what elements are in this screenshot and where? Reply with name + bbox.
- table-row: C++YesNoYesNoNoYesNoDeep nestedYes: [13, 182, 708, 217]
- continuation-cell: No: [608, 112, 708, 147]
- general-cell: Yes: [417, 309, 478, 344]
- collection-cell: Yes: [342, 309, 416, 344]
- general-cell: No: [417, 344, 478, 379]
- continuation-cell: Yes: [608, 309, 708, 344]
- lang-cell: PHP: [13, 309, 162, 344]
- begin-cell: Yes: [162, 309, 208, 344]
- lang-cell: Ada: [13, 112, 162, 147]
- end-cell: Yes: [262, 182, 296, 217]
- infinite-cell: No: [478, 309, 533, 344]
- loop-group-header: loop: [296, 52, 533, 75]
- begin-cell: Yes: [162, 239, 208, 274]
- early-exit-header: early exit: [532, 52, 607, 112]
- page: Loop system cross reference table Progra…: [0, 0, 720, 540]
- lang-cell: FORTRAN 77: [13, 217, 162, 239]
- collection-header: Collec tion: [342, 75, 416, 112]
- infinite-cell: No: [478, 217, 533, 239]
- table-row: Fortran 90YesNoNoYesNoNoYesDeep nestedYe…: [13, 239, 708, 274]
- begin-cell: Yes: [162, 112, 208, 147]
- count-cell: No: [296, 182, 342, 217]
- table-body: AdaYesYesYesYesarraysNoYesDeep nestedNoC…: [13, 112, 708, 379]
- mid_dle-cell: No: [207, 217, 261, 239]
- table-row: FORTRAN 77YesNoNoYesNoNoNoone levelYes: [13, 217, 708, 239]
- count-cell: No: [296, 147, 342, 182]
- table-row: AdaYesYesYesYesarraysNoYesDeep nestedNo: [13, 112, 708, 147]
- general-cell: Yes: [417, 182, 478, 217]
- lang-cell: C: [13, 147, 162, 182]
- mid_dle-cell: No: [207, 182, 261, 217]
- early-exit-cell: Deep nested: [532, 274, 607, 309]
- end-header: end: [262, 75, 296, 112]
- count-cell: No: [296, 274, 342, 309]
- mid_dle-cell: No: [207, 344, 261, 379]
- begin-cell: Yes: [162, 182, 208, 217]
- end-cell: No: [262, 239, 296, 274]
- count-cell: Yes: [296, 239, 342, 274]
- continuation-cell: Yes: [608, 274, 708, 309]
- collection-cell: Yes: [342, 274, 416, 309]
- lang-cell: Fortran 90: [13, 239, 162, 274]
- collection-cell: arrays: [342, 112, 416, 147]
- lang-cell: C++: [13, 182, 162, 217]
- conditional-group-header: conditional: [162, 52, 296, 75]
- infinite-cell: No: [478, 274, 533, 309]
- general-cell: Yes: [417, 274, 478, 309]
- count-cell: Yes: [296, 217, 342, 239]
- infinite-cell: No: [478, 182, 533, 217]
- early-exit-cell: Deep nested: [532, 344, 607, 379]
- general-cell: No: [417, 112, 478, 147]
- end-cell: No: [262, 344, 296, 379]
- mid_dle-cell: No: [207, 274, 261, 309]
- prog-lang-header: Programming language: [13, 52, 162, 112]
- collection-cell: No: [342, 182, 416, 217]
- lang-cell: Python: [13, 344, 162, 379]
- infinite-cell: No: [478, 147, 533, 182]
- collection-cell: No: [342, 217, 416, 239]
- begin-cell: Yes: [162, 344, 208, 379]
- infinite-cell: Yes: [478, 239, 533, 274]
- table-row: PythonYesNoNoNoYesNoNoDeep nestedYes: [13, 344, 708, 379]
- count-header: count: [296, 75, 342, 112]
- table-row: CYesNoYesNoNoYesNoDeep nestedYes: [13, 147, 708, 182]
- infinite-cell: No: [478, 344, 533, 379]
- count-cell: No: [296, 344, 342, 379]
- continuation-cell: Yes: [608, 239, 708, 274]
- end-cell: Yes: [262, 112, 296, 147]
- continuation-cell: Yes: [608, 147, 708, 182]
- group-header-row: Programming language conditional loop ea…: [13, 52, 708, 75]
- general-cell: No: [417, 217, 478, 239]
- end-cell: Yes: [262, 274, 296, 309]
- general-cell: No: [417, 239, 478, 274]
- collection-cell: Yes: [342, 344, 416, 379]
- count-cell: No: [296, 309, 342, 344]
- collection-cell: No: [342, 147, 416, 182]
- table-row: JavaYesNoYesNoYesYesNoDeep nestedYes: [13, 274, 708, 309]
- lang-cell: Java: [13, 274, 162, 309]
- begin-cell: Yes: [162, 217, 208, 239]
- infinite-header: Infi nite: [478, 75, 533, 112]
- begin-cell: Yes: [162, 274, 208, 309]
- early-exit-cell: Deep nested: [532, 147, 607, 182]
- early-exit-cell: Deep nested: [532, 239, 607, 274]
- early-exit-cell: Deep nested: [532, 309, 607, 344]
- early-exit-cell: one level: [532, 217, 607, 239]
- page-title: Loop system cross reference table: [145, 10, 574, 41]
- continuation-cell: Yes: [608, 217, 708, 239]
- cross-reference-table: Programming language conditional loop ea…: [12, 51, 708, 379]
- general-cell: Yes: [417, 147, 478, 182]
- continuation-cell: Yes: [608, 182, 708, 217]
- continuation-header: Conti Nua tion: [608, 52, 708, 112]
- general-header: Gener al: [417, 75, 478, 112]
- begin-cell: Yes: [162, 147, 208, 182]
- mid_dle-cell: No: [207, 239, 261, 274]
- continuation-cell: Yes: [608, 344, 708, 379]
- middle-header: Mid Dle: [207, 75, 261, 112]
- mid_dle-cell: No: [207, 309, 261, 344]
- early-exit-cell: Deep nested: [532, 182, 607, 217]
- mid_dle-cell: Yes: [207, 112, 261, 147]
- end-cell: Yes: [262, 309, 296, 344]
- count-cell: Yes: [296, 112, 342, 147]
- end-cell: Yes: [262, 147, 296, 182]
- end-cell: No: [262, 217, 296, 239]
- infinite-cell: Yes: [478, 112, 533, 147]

What the task requires: Wherever the string "nestedYes" appears in the entries above, return the line it appears on.

Output for this exercise:
- table-row: C++YesNoYesNoNoYesNoDeep nestedYes: [13, 182, 708, 217]
- table-row: PythonYesNoNoNoYesNoNoDeep nestedYes: [13, 344, 708, 379]
- table-row: CYesNoYesNoNoYesNoDeep nestedYes: [13, 147, 708, 182]
- table-row: JavaYesNoYesNoYesYesNoDeep nestedYes: [13, 274, 708, 309]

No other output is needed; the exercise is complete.